Historic flooding at Grand Lake

Pensacola Dam at Grand Lake O' The Cherokees

The official off-limits date for the 2016 GEICO Bassmaster Classic at Grand Lake O’ The Cherokees was set for Jan. 1. Mother Nature decided to end it on Saturday, Dec. 26. That’s when a downpour began that is pushing Grand Lake to historic heights.

“I was out there on Saturday when the storm hit,” said Classic qualifier Jason Christie, who lives in nearby Tahlequah, Okla. “It caught me off-guard. It was one of the worst lightning storms I’ve ever been in.”

By Monday, when it finally stopped raining, Christie said local rainfall totals at Tahlequah had topped 13 inches over the weekend.
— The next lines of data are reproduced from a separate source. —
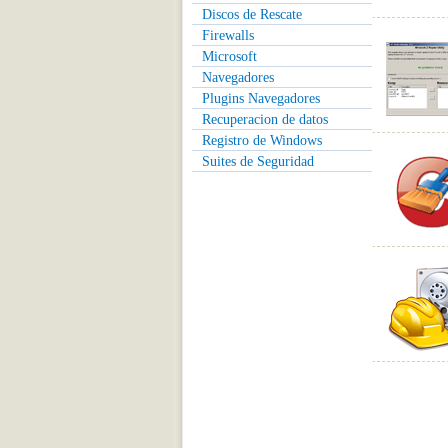
Discos de Rescate
Firewalls
Microsoft
Navegadores
Plugins Navegadores
Recuperacion de datos
Registro de Windows
Suites de Seguridad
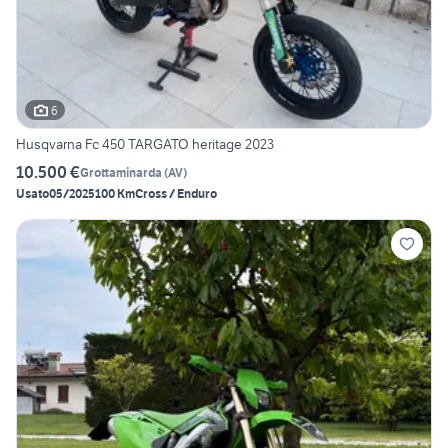
6
Husqvarna Fc 450 TARGATO heritage 2023
10.500 €
Grottaminarda
(
AV
)
Usato
05/2025
100 Km
Cross / Enduro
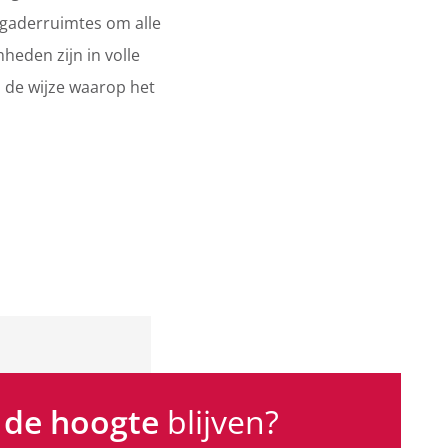
gaderruimtes om alle
eden zijn in volle
n de wijze waarop het
 de hoogte
blijven?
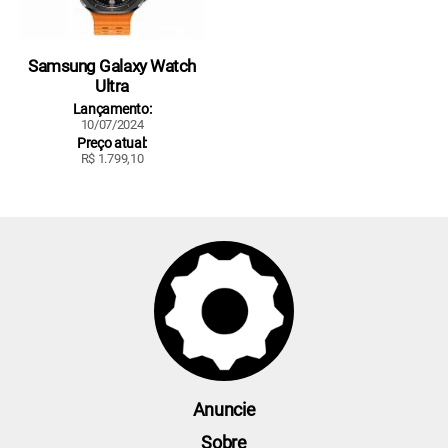
Samsung Galaxy Watch
Ultra
Lançamento:
10/07/2024
Preço atual:
R$ 1.799,10
Anuncie
Sobre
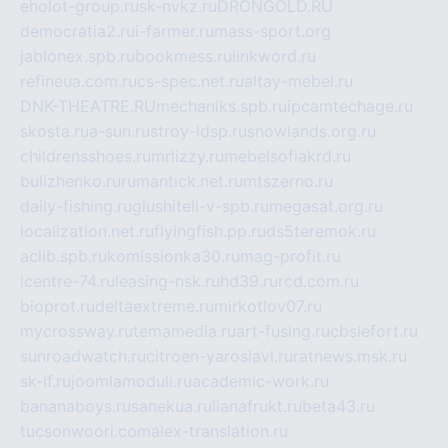
eholot-group.ru
sk-nvkz.ru
DRONGOLD.RU
democratia2.ru
i-farmer.ru
mass-sport.org
jablonex.spb.ru
bookmess.ru
linkword.ru
refineua.com.ru
cs-spec.net.ru
altay-mebel.ru
DNK-THEATRE.RU
mechaniks.spb.ru
ipcamtechage.ru
skosta.ru
a-sun.ru
stroy-ldsp.ru
snowlands.org.ru
childrensshoes.ru
mrlizzy.ru
mebelsofiakrd.ru
bulizhenko.ru
rumantick.net.ru
mtszerno.ru
daily-fishing.ru
glushiteli-v-spb.ru
megasat.org.ru
localization.net.ru
flyingfish.pp.ru
ds5teremok.ru
aclib.spb.ru
komissionka30.ru
mag-profit.ru
icentre-74.ru
leasing-nsk.ru
hd39.ru
rcd.com.ru
bioprot.ru
deltaextreme.ru
mirkotlov07.ru
mycrossway.ru
temamedia.ru
art-fusing.ru
cbslefort.ru
sunroadwatch.ru
citroen-yaroslavl.ru
ratnews.msk.ru
sk-if.ru
joomlamoduli.ru
academic-work.ru
bananaboys.ru
sanekua.ru
lianafrukt.ru
beta43.ru
tucsonwoori.com
alex-translation.ru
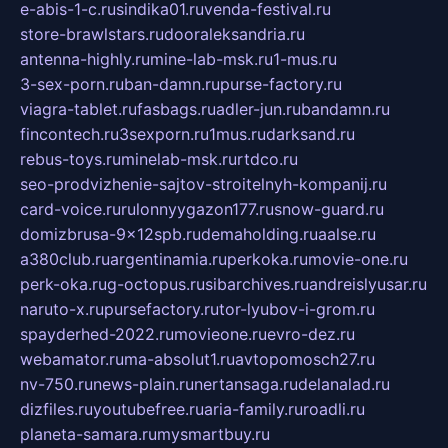
e-abis-1-c.ru
sindika01.ru
venda-festival.ru
store-brawlstars.ru
dooraleksandria.ru
antenna-highly.ru
mine-lab-msk.ru
1-mus.ru
3-sex-porn.ru
ban-damn.ru
purse-factory.ru
viagra-tablet.ru
fasbags.ru
adler-jun.ru
bandamn.ru
fincontech.ru
3sexporn.ru
1mus.ru
darksand.ru
rebus-toys.ru
minelab-msk.ru
rtdco.ru
seo-prodvizhenie-sajtov-stroitelnyh-kompanij.ru
card-voice.ru
rulonnyygazon177.ru
snow-guard.ru
domizbrusa-9x12spb.ru
demaholding.ru
aalse.ru
a380club.ru
argentinamia.ru
perkoka.ru
movie-one.ru
perk-oka.ru
g-octopus.ru
sibarchives.ru
andreislyusar.ru
naruto-x.ru
pursefactory.ru
tor-lyubov-i-grom.ru
spayderhed-2022.ru
movieone.ru
evro-dez.ru
webamator.ru
ma-absolut1.ru
avtopomosch27.ru
nv-750.ru
news-plain.ru
nertansaga.ru
delanalad.ru
dizfiles.ru
youtubefree.ru
aria-family.ru
roadli.ru
planeta-samara.ru
mysmartbuy.ru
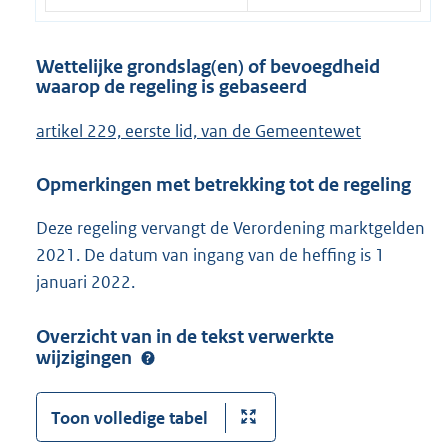
Wettelijke grondslag(en) of bevoegdheid
waarop de regeling is gebaseerd
artikel 229, eerste lid, van de Gemeentewet
Opmerkingen met betrekking tot de regeling
Deze regeling vervangt de Verordening marktgelden
2021. De datum van ingang van de heffing is 1
januari 2022.
Overzicht van in de tekst verwerkte
wijzigingen
Toon volledige tabel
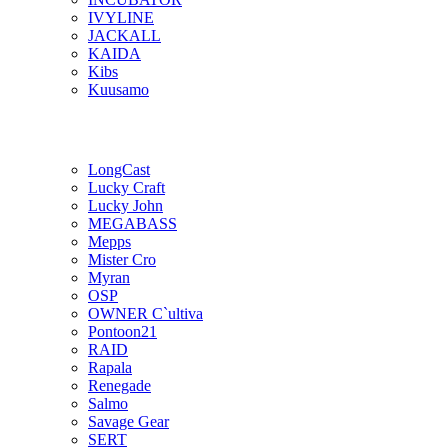
IVYLINE
JACKALL
KAIDA
Kibs
Kuusamo
LongCast
Lucky Craft
Lucky John
MEGABASS
Mepps
Mister Cro
Myran
OSP
OWNER C`ultiva
Pontoon21
RAID
Rapala
Renegade
Salmo
Savage Gear
SERT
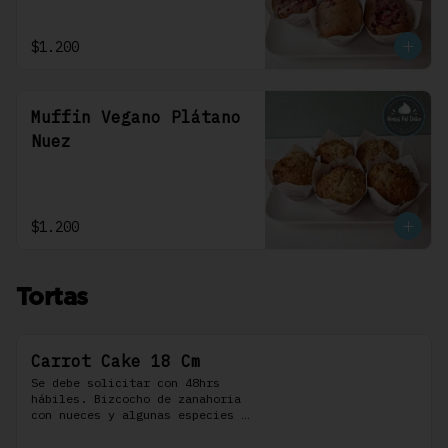
$1.200
Muffin Vegano Plátano
Nuez
$1.200
Tortas
Carrot Cake 18 Cm
Se debe solicitar con 48hrs 
hábiles. Bizcocho de zanahoria 
con nueces y algunas especies 
aromáticas, rellena y cubierta 
con un frosting de queso de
Several other towns in the Grand Lake watershed had double-digit rainfall totals over Saturday and Sunday.

Pensacola Dam, which impounds Grand Lake, was completed in 1940. It features multiple spillways and six hydropower units.

“They’ve got all the spillways open now,” said Classic qualifier Edwin Evers, when reached by phone Monday afternoon. “That’s only happened twice before, supposedly, once in the ‘70s and the other time was in the ‘50s. They’re talking about Grand going over the top of the dam. They’ve already evacuated people living below the dam.”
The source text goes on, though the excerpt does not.